Training¶
GLiNER can be easily fine-tuned thanks to its architecture and carefully pre-trained models available on Hugging Face.
Quickstart¶
Installation¶
To install GLiNER with training dependencies:
# Install with training support
pip install gliner[training]
Simple Training Example¶
from gliner import GLiNER
# Load a pretrained model
model = GLiNER.from_pretrained("urchade/gliner_small-v2.1")

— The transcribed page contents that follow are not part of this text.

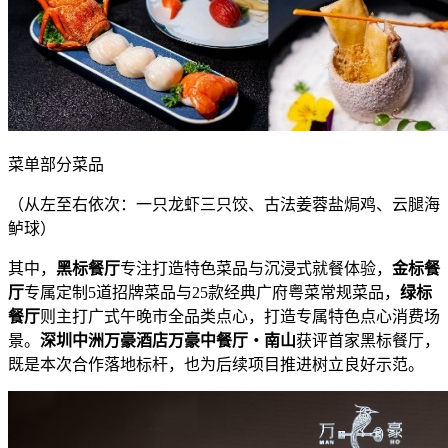
菜单部分菜品
（从左至右依次：一只龙虾三只饺、古法姜蓉盐焗鸡、云腿海
鲈球）
其中，
黑标餐厅
专注打造特色菜品与沉浸式就餐体验，
金标餐
厅
专属定制5道招牌菜品与25款经典广府粤菜常规菜品，
绿标
餐厅
则主打广式午晚市全品类点心，打造专属特色点心消费场
景。
深圳中洲万豪酒店万豪中餐厅
・
南山
获评首家黑标餐厅，
既是本次合作落地标杆，也为后续项目推进树立良好示范。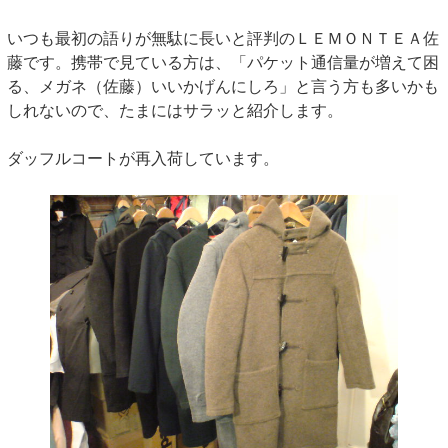
いつも最初の語りが無駄に長いと評判のＬＥＭＯＮＴＥＡ佐
藤です。携帯で見ている方は、「パケット通信量が増えて困
る、メガネ（佐藤）いいかげんにしろ」と言う方も多いかも
しれないので、たまにはサラッと紹介します。
ダッフルコートが再入荷しています。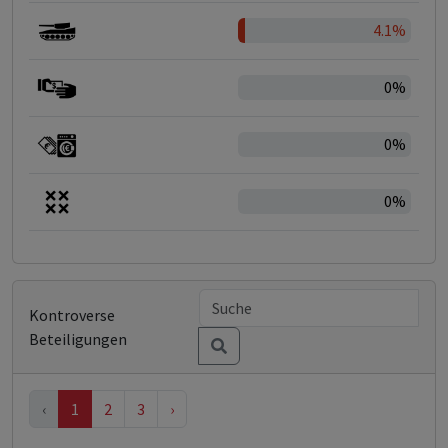
4.1%
0%
0%
0%
Kontroverse
Beteiligungen
‹
1
2
3
›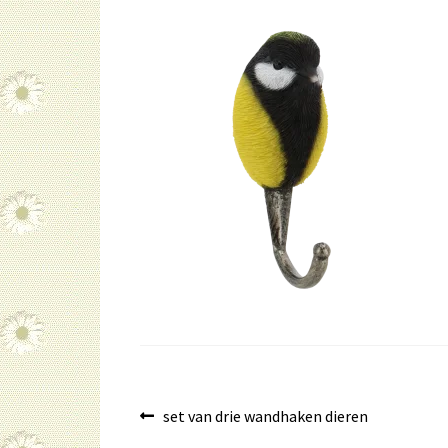
Bericht
Vorig
set van drie wandhaken dieren
bericht: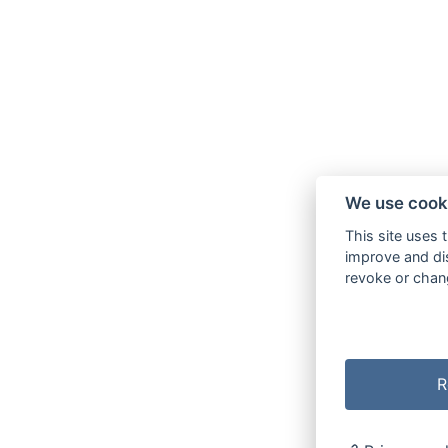
We use cook
This site uses 
improve and dis
revoke or chang
R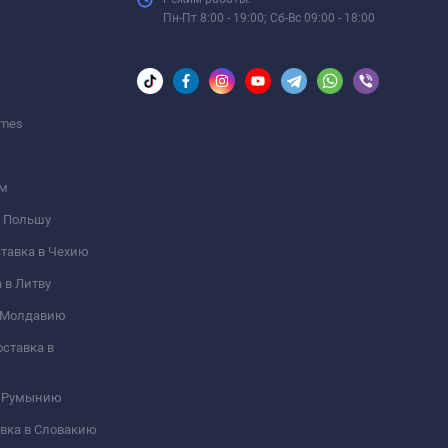
Пн-Пт 8:00 - 19:00; Сб-Вс 09:00 - 18:00
umes
ом
 в Польшу
оставка в Чехию
а в Литву
 в Молдавию
оставка в
 в Румынию
тавка в Словакию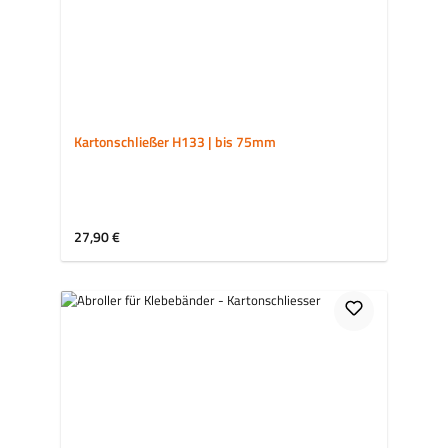
Kartonschließer H133 | bis 75mm
Regulärer Preis:
27,90 €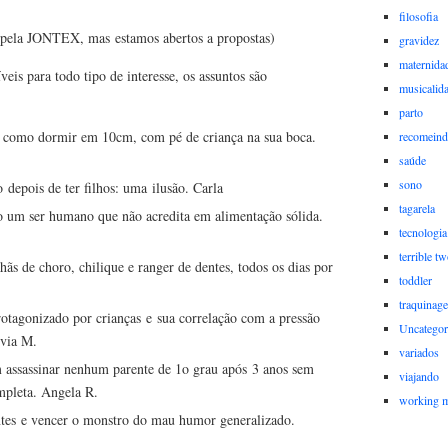
filosofia
o pela JONTEX, mas estamos abertos a propostas)
gravidez
maternida
íveis para todo tipo de interesse, os assuntos são
musicalid
parto
 como dormir em 10cm, com pé de criança na sua boca.
recomein
saúde
sono
depois de ter filhos: uma ilusão. Carla
tagarela
o um ser humano que não acredita em alimentação sólida.
tecnologia
terrible t
s de choro, chilique e ranger de dentes, todos os dias por
toddler
traquinag
rotagonizado por crianças e sua correlação com a pressão
Uncategor
lvia M.
variados
assassinar nenhum parente de 1o grau após 3 anos sem
viajando
mpleta. Angela R.
working 
tes e vencer o monstro do mau humor generalizado.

# Define your training data
train_data = [
{
"tokenized_text": ["Apple", "Inc.", "is", "headquartered", "in", "Cupertino"],
"ner": [[0, 1, "organization"], [5, 5, "location"]]
},
{
"tokenized_text": ["Steve", "Jobs", "founded", "Apple"],
"ner": [[0, 1, "person"], [3, 3, "organization"]]
}
]
# Train the model
trainer = model.train_model(
train_dataset=train_data,
eval_dataset=train_data, # Use separate eval data in practice
output_dir="./my_model",
max_steps=1000,
learning_rate=5e-5,
per_device_train_batch_size=8,
)
# Save the trained model
trainer.save_model()
Dataset Format¶
Basic Format¶
GLiNER expects training data as a list of dictionaries with the following structure:
{
"tokenized_text": List[str], # List of tokens
"ner": List[List[Union[int, str]]] # Entity annotations: [[start, end, label], ...]
}
Important Notes:
tokenized_text: Pre-tokenized text as a list of tokens (words)ner: List of entity annotations where each annotation is[start_idx, end_idx, entity_type]Indices are token-level (not character-level)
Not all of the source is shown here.